Ha. Eight in my room for district.
Which was, this year, an interesting event. I've been doing this shit for so long that, in the midst of the simple cuts and the long wait before my actual audition, I sort of forgot it was the thing that would move me on to region auditions. I mean, district is so fucking easy to make. I just enjoyed sitting around with people, then moved where people told me, did what I've been doing after school for the past couple weeks, and left. Actually singing is only a minor part in the whole experience.
Highlights of the day:
1. Random people complimenting me on trenchcoat and silver nails
2. Playing soccer with a crushed water bottle
3. Being snuck up on by Mary and Julia while I stood singing Ave Maria alone
4. Being hit on by some random chick who wore a bandanna in her hair named Callie Somethingwhatever, who, despite the evil scheming of my table to smite her (and even a little Satanic provocation by myself), seemed like an allright person. Or rather, she seemed like a mindless drone, proclaiming to me after being shown my blasphemous doodlings her Christian faith. Who cares- it's the concept that matters to me. I don't ever get hit on by anonymous little choir members. The attention I get these days is really making me feel good about myself.
And besides that, I'm already taken by a wittier, doctrine-free goth chick who has much more interesting hair. Too bad for Callie.
5. Being smothered by hall monitors' hugs (FUCK THE FUCK OFF, FUCKERS). No, I'm not nervous. Yes, I'm in touch with my Chi- if it'll make you go away. I've done this district shit for what now, like, three fucking years? I'm trying to sleep, you spastic, caffeinated bitches! The only thing I like about you two is the money I could make selling videotapes of your ditzy, everyday actions!
So that went well. Mary brought me home in that car with the black leather seats and the standard shifting, and I tried to put the seat back and ended up reclining enough to easily look through the sun roof.
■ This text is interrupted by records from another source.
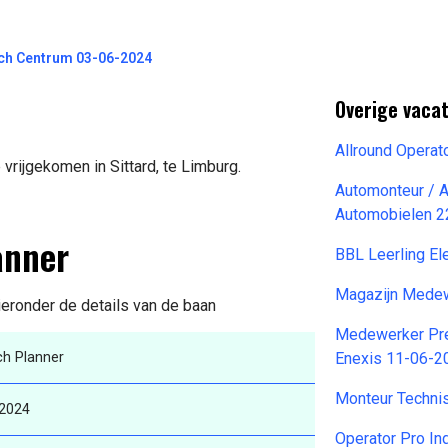
sch Centrum 03-06-2024
Overige vaca
Allround Operat
vrijgekomen in Sittard, te Limburg.
Automonteur / 
Automobielen 2
anner
BBL Leerling El
Magazijn Mede
ieronder de details van de baan
Medewerker Pre
ch Planner
Enexis 11-06-2
Monteur Techni
-2024
Operator Pro In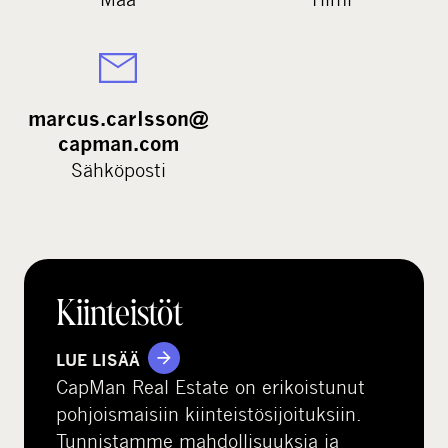
marcus.carlsson@
capman.com
Sähköposti
Kiinteistöt
LUE LISÄÄ
CapMan Real Estate on erikoistunut
pohjoismaisiin kiinteistösijoituksiin.
Tunnistamme mahdollisuuksia ja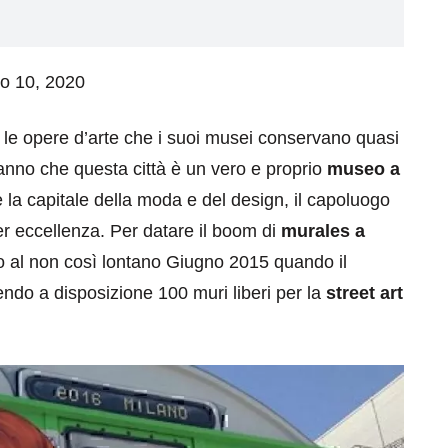
io 10, 2020
r le opere d’arte che i suoi musei conservano quasi
anno che questa città è un vero e proprio
museo a
la capitale della moda e del design, il capoluogo
r eccellenza. Per datare il boom di
murales a
o al non così lontano Giugno 2015 quando il
ndo a disposizione 100 muri liberi per la
street art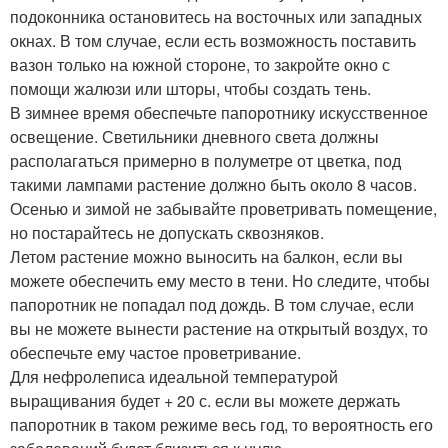
подоконника остановитесь на восточных или западных
окнах. В том случае, если есть возможность поставить
вазон только на южной стороне, то закройте окно с
помощи жалюзи или шторы, чтобы создать тень.
В зимнее время обеспечьте папоротнику искусственное
освещение. Светильники дневного света должны
располагаться примерно в полуметре от цветка, под
такими лампами растение должно быть около 8 часов.
Осенью и зимой не забывайте проветривать помещение,
но постарайтесь не допускать сквозняков.
Летом растение можно выносить на балкон, если вы
можете обеспечить ему место в тени. Но следите, чтобы
папоротник не попадал под дождь. В том случае, если
вы не можете вынести растение на открытый воздух, то
обеспечьте ему частое проветривание.
Для нефролеписа идеальной температурой
выращивания будет + 20 с. если вы можете держать
папоротник в таком режиме весь год, то вероятность его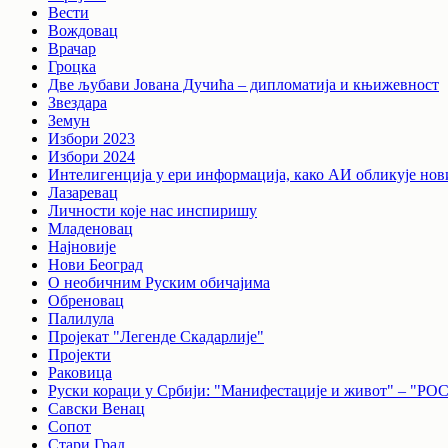
Вести
Вождовац
Врачар
Гроцка
Две љубави Јована Дучића – дипломатија и књижевност
Звездара
Земун
Избори 2023
Избори 2024
Интелигенција у ери информација, како АИ обликује нов
Лазаревац
Личности које нас инспиришу
Младеновац
Најновије
Нови Београд
О необичним Руским обичајима
Обреновац
Палилула
Пројекат "Легенде Скадарлије"
Пројекти
Раковица
Руски кораци у Србији: "Манифестације и живот"
Савски Венац
Сопот
Стари Град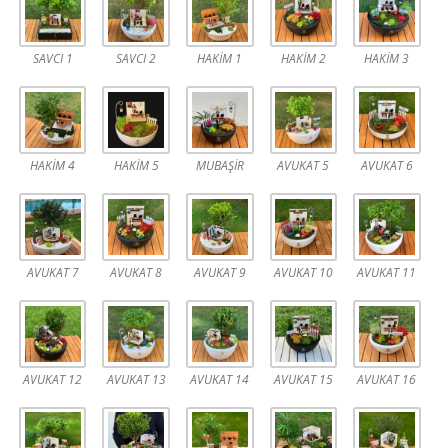
SAVCI 1
SAVCI 2
HAKİM 1
HAKİM 2
HAKİM 3
HAKİM 4
HAKİM 5
MUBAŞİR
AVUKAT 5
AVUKAT 6
AVUKAT 7
AVUKAT 8
AVUKAT 9
AVUKAT 10
AVUKAT 11
AVUKAT 12
AVUKAT 13
AVUKAT 14
AVUKAT 15
AVUKAT 16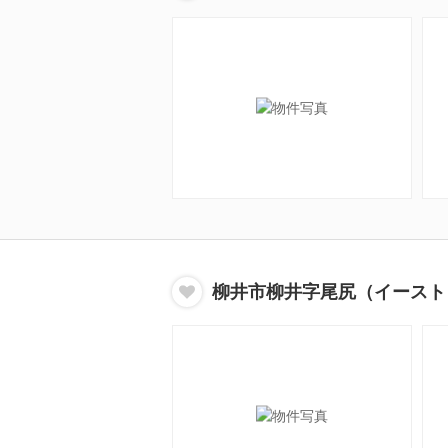
柳井市柳井字尾尻（イースト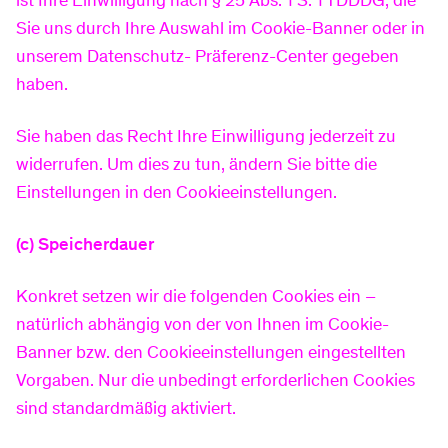
ist Ihre Einwilligung nach § 25 Abs. 1 S. 1 TDDDG, die
Sie uns durch Ihre Auswahl im Cookie-Banner oder in
unserem Datenschutz- Präferenz-Center gegeben
haben.
Sie haben das Recht Ihre Einwilligung jederzeit zu
widerrufen. Um dies zu tun, ändern Sie bitte die
Einstellungen in den Cookieeinstellungen.
(c) Speicherdauer
Konkret setzen wir die folgenden Cookies ein –
natürlich abhängig von der von Ihnen im Cookie-
Banner bzw. den Cookieeinstellungen eingestellten
Vorgaben. Nur die unbedingt erforderlichen Cookies
sind standardmäßig aktiviert.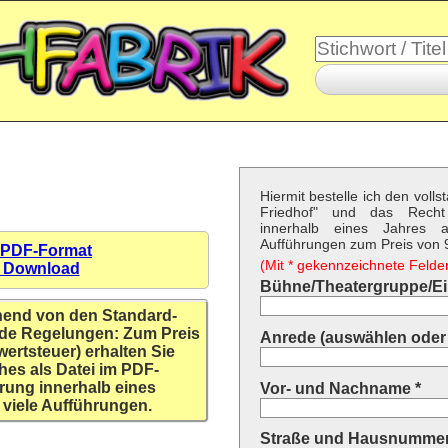
Hiermit bestelle ich den voll
Friedhof" und das Recht
innerhalb eines Jahres a
Aufführungen zum Preis von 9,
 PDF-Format
(Mit * gekennzeichnete Felder 
n Download
Bühne/Theatergruppe/Ein
hend von den Standard-
de Regelungen: Zum Preis
Anrede (auswählen oder 
wertsteuer) erhalten Sie
hes als Datei im PDF-
rung innerhalb eines
Vor- und Nachname *
 viele Aufführungen.
Straße und Hausnummer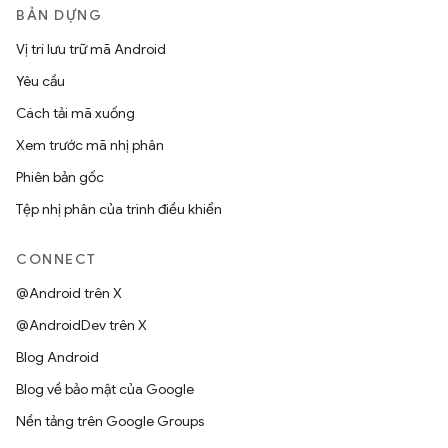
BẢN DỰNG
Vị trí lưu trữ mã Android
Yêu cầu
Cách tải mã xuống
Xem trước mã nhị phân
Phiên bản gốc
Tệp nhị phân của trình điều khiển
CONNECT
@Android trên X
@AndroidDev trên X
Blog Android
Blog về bảo mật của Google
Nền tảng trên Google Groups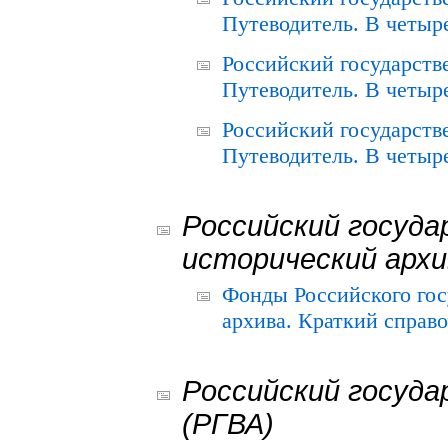
Путеводитель. В четыре
Российский государств
Путеводитель. В четыре
Российский государств
Путеводитель. В четыре
Российский госуда
исторический архи
Фонды Российского гос
архива. Краткий справо
Российский госуда
(РГВА)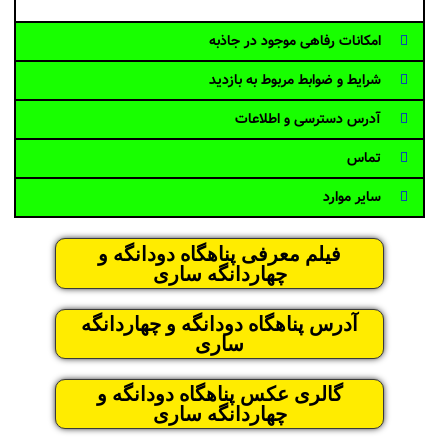
امکانات رفاهی موجود در جاذبه
شرایط و ضوابط مربوط به بازدید
آدرس دسترسی و اطلاعات
تماس
سایر موارد
فیلم معرفی پناهگاه دودانگه و
چهاردانگه ساری
آدرس پناهگاه دودانگه و چهاردانگه
ساری
گالری عکس پناهگاه دودانگه و
چهاردانگه ساری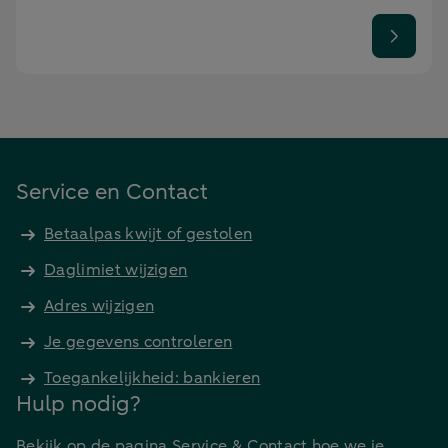
Service en Contact
Betaalpas kwijt of gestolen
Daglimiet wijzigen
Adres wijzigen
Je gegevens controleren
Toegankelijkheid: bankieren
Hulp nodig?
Bekijk op de pagina Service & Contact hoe we je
Fun stuff.
After district, I wandered over to Mr.Morris looking for work, but he seemed preoccupied with putting in windows to his newly remodeled house, leaving me with no profits (but no exhaust-pipe burns, blisters, sore muscles, or total exhaustion either). Meh. It allowed me to clean myself up and spend some time with the creature that's allowed to come up without notice and run fingers through my head of silver-blue hair. We tromped around in the backwoods, poking slime molds and fending off mosquitoes. We went in search of new nail polish colors, and vegetables for a homemade pizza. We lay side by side until almost midnight, when that damned curfew whisked her gentle caress away from me. What a crime that is.